Experiment 043: SWAR escape scanning + escape lookup table
Date: 2026-04-15
Status: Accepted
Problem
json_write_string in resqlite.c scans each byte individually through 8 if/else if comparisons to check for JSON-escapable characters (", \, \b, \f, \n, \r, \t, control chars < 0x20). For the overwhelmingly common case where no escape is needed, this is 8 branches per byte — 8000 branches per 1000-character string.
Hypothesis
Two complementary optimizations:
- SWAR (SIMD Within A Register): Load 8 bytes into a
uint64_tand check all escape conditions with ~10 bitwise ops. If the result is zero, skip all 8 bytes at once. This eliminates branch overhead for the common no-escape case (most strings contain no special characters).

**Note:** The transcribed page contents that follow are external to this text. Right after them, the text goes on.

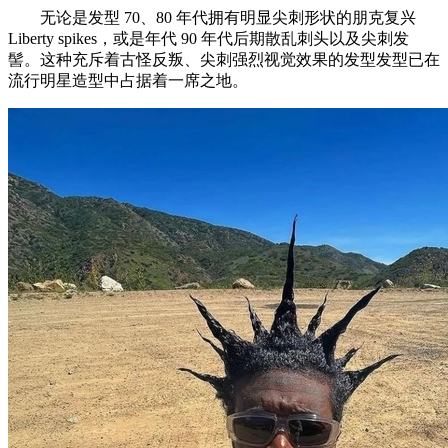
无论是发型 70、80 年代拥有明显尖刺形状的朋克复兴
Liberty spikes，或是年代 90 年代后期散乱刺头以及尖刺发
髻。这种充斥着古怪反叛、尖刺强烈视觉效果的发型发型已在
流行明星造型中占据着一席之地。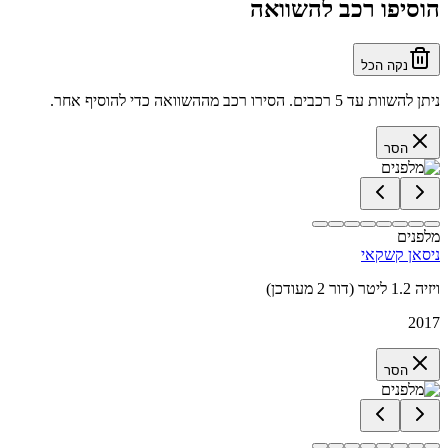
הוסיפו רכב להשוואה
נקה הכל
ניתן להשוות עד 5 רכבים. הסירו רכב מההשוואה כדי להוסיף אחר.
הסר
מלפנים
ניסאן קשקאי
ויזיה 1.2 ליטר (דור 2 מעודכן)
2017
הסר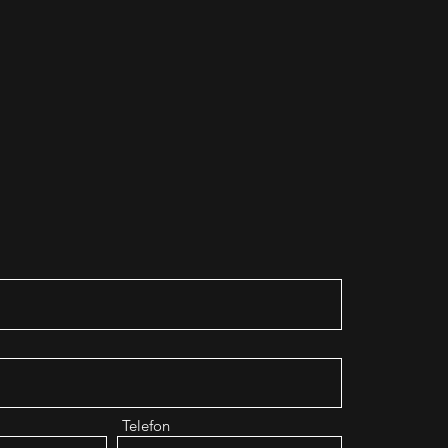
KONTAKT
en? Bitte zögern Sie nicht, uns zu kontaktieren. Wir
helfen Ihnen gerne weiter!
anagement@stockholmgolden.com
+46 70 87 49 503
Telefon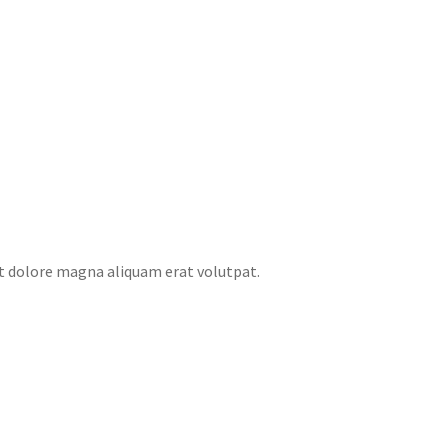
t dolore magna aliquam erat volutpat.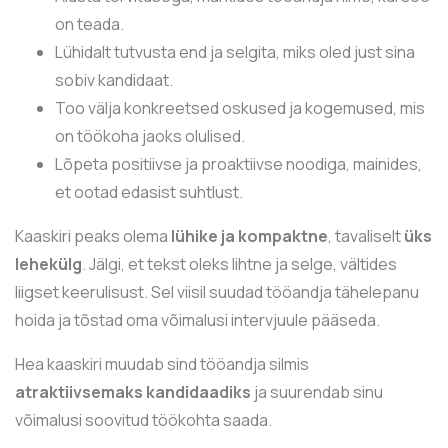
on teada.
Lühidalt tutvusta end ja selgita, miks oled just sina
sobiv kandidaat.
Too välja konkreetsed oskused ja kogemused, mis
on töökoha jaoks olulised.
Lõpeta positiivse ja proaktiivse noodiga, mainides,
et ootad edasist suhtlust.
Kaaskiri peaks olema
lühike ja kompaktne
, tavaliselt
üks
lehekülg
. Jälgi, et tekst oleks lihtne ja selge, vältides
liigset keerulisust. Sel viisil suudad tööandja tähelepanu
hoida ja tõstad oma võimalusi intervjuule pääseda.
Hea kaaskiri muudab sind tööandja silmis
atraktiivsemaks kandidaadiks
ja suurendab sinu
võimalusi soovitud töökohta saada.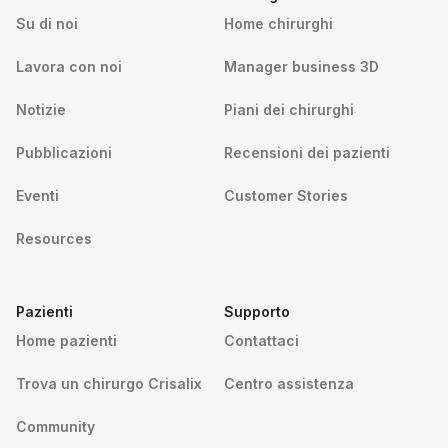
Su di noi
Home chirurghi
Lavora con noi
Manager business 3D
Notizie
Piani dei chirurghi
Pubblicazioni
Recensioni dei pazienti
Eventi
Customer Stories
Resources
Pazienti
Supporto
Home pazienti
Contattaci
Trova un chirurgo Crisalix
Centro assistenza
Community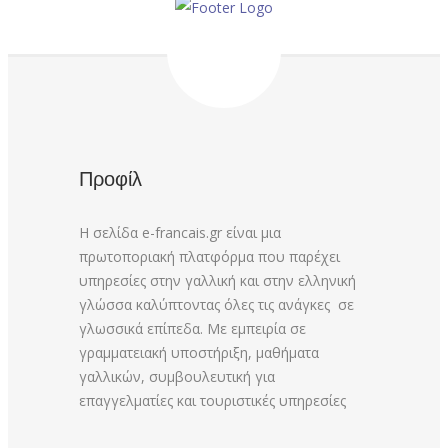
Προφίλ
Η σελίδα e-francais.gr είναι μια
πρωτοποριακή πλατφόρμα που παρέχει
υπηρεσίες στην γαλλική και στην ελληνική
γλώσσα καλύπτοντας όλες τις ανάγκες σε
γλωσσικά επίπεδα. Με εμπειρία σε
γραμματειακή υποστήριξη, μαθήματα
γαλλικών, συμβουλευτική για
επαγγελματίες και τουριστικές υπηρεσίες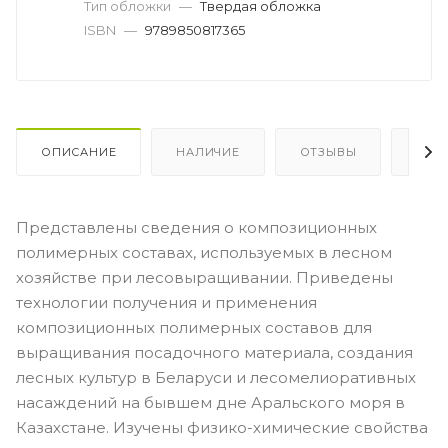
Тип обложки
—
Твердая обложка
ISBN
—
9789850817365
ОПИСАНИЕ
НАЛИЧИЕ
ОТЗЫВЫ
КАК
Представлены сведения о композиционных
полимерных составах, используемых в лесном
хозяйстве при лесовыращивании. Приведены
технологии получения и применения
композиционных полимерных составов для
выращивания посадочного материала, создания
лесных культур в Беларуси и лесомелиоративных
насаждений на бывшем дне Аральского моря в
Казахстане. Изучены физико-химические свойства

- Escape lookup table: Replace the 8-way if/else chain with a 256-byte static lookup table indexed by character value. Maps each byte to its escape length (0 = safe, 2 = named escape, 6 =
\uXXXX). Reduces the per-escape-character branch chain from 8 comparisons to a single table lookup.
These stack naturally: SWAR handles bulk safe spans, the lookup table handles the rare escape characters efficiently.
Approach
// SWAR: check 8 bytes at once for escape-needing characters. while (i + 8 <= len) { uint64_t word; memcpy(&word, s + i, 8); // Check for bytes < 0x20 (control chars) uint64_t below_space = (word - 0x2020202020202020ULL) & ~word & 0x8080808080808080ULL; // Check for '"' (0x22) and '\\' (0x5C) via XOR + zero-detect uint64_t has_quote = ...; uint64_t has_bslash = ...; if ((below_space | has_quote | has_bslash) == 0) { i += 8; continue; } break; // Fall through to byte-by-byte } // Byte-by-byte with lookup table for (; i < len; i++) { unsigned char elen = json_esc_len[c]; // 0, 2, or 6 if (__builtin_expect(elen == 0, 1)) continue; // ... flush span, write escape } The SWAR technique is inspired by simdjson but uses no SIMD intrinsics — pure portable C that works on all platforms (ARM, x86, etc.).
Results
22 wins, 0 regressions — the strongest result of any experiment in this batch.
| Benchmark | Baseline (ms) | SWAR+LUT (ms) | Delta |
|---|---|---|---|
| selectBytes 1000 rows | 0.51 | 0.35 | -31% |
| selectBytes 10000 rows | 5.70 | 4.14 | -27% |
| Text-heavy schema (1000 rows) | 0.67 | 0.58 | -13% |
| Concurrent reads 8x | 0.77 | 0.68 | -12% |
| Parameterized queries | 15.89 | 13.90 | -13% |
The selectBytes improvements are the direct signal — 27-31% faster JSON serialization at scale. The SWAR fast-path eliminates branch overhead for the vast majority of string bytes (typical text has no JSON-special characters), while the lookup table makes the rare escape case branchless.
Decision
Accepted. 22 wins, zero regressions, and a 27-31% improvement on the targeted path (selectBytes at scale). The code is pure portable C with no platform-specific intrinsics. The SWAR approach is well-established (simdjson, yyjson) and the lookup table is a standard optimization.
Combined with experiment 041 (Ryu), these two changes halve selectBytes time: 5.70ms → 3.19ms at 10k rows (-44%).